Frage: Herr Arenz, als Pfarrer der St.-Andreas-Kirche in Glehn haben Sie der Gemeindeverwaltung verboten, nachts Ihre Kirche anzustrahlen in der Adventszeit. Warum?

Heinz Josef Arenz: Gerade in der Adventszeit muss man die Dunkelheit außen und innen wahrnehmen. Man muss sich ihr stellen. Erst dann können wir das Licht, das Weihnachten in die Welt bringt, wirklich spüren und verstehen. Eine weithin strahlende Kirche ist hier das falsche Signal.

Frage: Viele der Schafe, die Sie als Hirte betreuen, sehen das anders. Die Empörung der Menschen in Glehn hat es sogar in die Bild-Zeitung geschafft. Einige haben heimlich den Strom der Straßenbeleuchtung angezapft und damit die Kirche angestrahlt.

Arenz: Das habe ich sofort untersagt. Ich habe hier das Hausrecht.

Frage: Ärgert Sie der Ärger der Dorfbewohner?

Arenz: Nein. Die machen das nicht aus Trotz oder böser Absicht. Sie halten die Dunkelheit nicht aus. Sie brauchen das Licht. Dahinter verbirgt sich eine unbewusste Sehnsucht nach einer hellen wie heilen Welt. Menschlich kann ich es natürlich verstehen, wenn man sich der Dunkelheit nicht stellen will. Es ist nicht einfach, die Dunkelheit zu ertragen. Das Dunkel wirkt bedrohlich auf uns. Es erinnert uns an die vielen Härten des Lebens, an seine Unwägbarkeiten. Wer nur die guten, lichten und schönen Momente des Lebens sehen will, schadet sich langfristig selbst.

Frage: Welche Härten des Lebens verdunkelten Ihren Advent?

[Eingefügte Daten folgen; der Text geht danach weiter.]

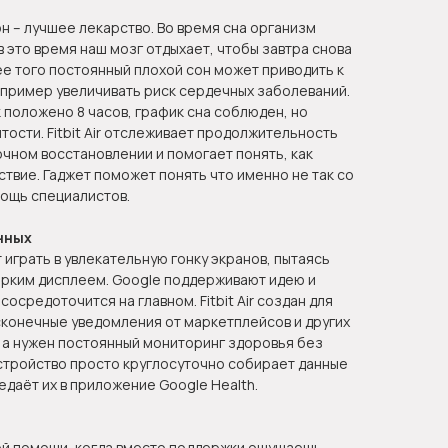
он – лучшее лекарство. Во время сна организм
в это время наш мозг отдыхает, чтобы завтра снова
е того постоянный плохой сон может приводить к
пример увеличивать риск сердечных заболеваний.
к положено 8 часов, график сна соблюден, но
ости. Fitbit Air отслеживает продолжительность
очном восстановлении и помогает понять, как
ствие. Гаджет поможет понять что именно не так со
мощь специалистов.
нных
играть в увлекательную гонку экранов, пытаясь
ярким дисплеем. Google поддерживают идею и
сосредоточится на главном. Fitbit Air создан для
сконечные уведомления от маркетплейсов и других
 а нужен постоянный мониторинг здоровья без
стройство просто круглосуточно собирает данные
едаёт их в приложение Google Health.
ой помощи, когда вместо поддержки ощущаешь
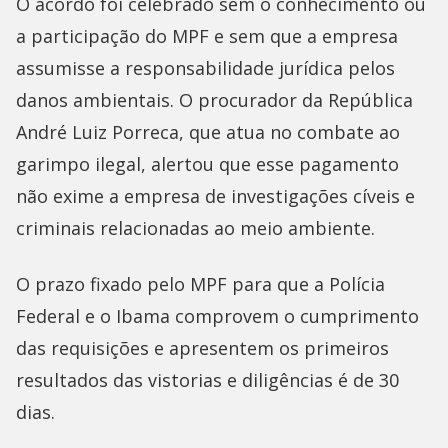
O acordo foi celebrado sem o conhecimento ou
a participação do MPF e sem que a empresa
assumisse a responsabilidade jurídica pelos
danos ambientais. O procurador da República
André Luiz Porreca, que atua no combate ao
garimpo ilegal, alertou que esse pagamento
não exime a empresa de investigações cíveis e
criminais relacionadas ao meio ambiente.
O prazo fixado pelo MPF para que a Polícia
Federal e o Ibama comprovem o cumprimento
das requisições e apresentem os primeiros
resultados das vistorias e diligências é de 30
dias.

Arenz: Gerade heute habe ich drei Schwerkranke im Krankenhaus besucht. Die Angehörigen sind völlig unvorbereitet und ohnmächtig. Da helfen auch keine netten Worte mehr. In einer solchen Situation kann ich als Priester nur noch danebenstehen. Da bin ich physisch anwesend und erreiche nichts und niemanden mehr. Das ist sehr bitter.

Frage: Für Sie steht das Dunkel also für die menschliche Hilflosigkeit angesichts des Todes?

Arenz: Unter anderem. Deshalb ist es gut, wenn man sich mit der Dunkelheit rechtzeitig auseinandersetzt. Dann ist man etwas besser vorbereitet, wenn man im Leben auf einmal mit Krankheit und Tod eines geliebten Menschen konfrontiert ist.

Frage: Ist es nicht Ihre Aufgabe, Licht und Hoffnung in die Dunkelheit zu bringen? Gehört nicht gerade deshalb die Kirche angestrahlt?

Arenz: Künstliches Licht produziert künstliche Hoffnung. Ich will ja, dass sich Menschen mit dem Dunkeln auseinandersetzen, das sie umgibt. Sie sollen es nicht vor lauter Glanz und Strahlen einfach übersehen.

Frage: Wie gehen Sie selbst mit der Dunkelheit um?

Arenz: Es wäre überheblich, zu sagen, ich hätte sie immer im Griff. Wenn ich sie in der Nacht in mir spüre, setzt mir das zu. Es geht ans Eingemachte. Hin und wieder fliehe ich vor ihr. Dann wieder versuche ich, sie mir vertraut zu machen, sie schätzen zu lernen.

Frage: Was mögen Sie an der Dunkelheit?

Arenz: Sie birgt. Sie ist ein Schutz, wenn ich nicht gesehen werden will – auch im übertragenen Sinne. Das hat schon etwas für sich.

Frage: Und was machen Sie, damit die Dunkelheit nicht überhandnimmt?

Arenz: Ich beichte bei einem älteren Mitbruder, lese das Stundengebet und feiere jeden Tag die Eucharistie. Das ist meine Auszeit. Das Telefon klingelt nicht, da kommt niemand durch die Tür, da gibt es keine Tagesordnung. Das trägt mich und lässt mich nicht in alten Gewohnheiten und Denkmustern verharren.

Frage: Das sind sehr alte Strategien.

Arenz: Sie werden immer weniger praktiziert. An ihre Stelle ist das getreten, was ich etwas verächtlich die "neuen bürgerlichen Formen" nenne. Es ist heute fast unmöglich, drei Erwachsene terminlich unter einen Hut zu bringen, ständig sind sie irgendwo eingebunden. Die steigern sich da in etwas hinein.

Frage: Die Gesellschaft hat sich nun mal verändert.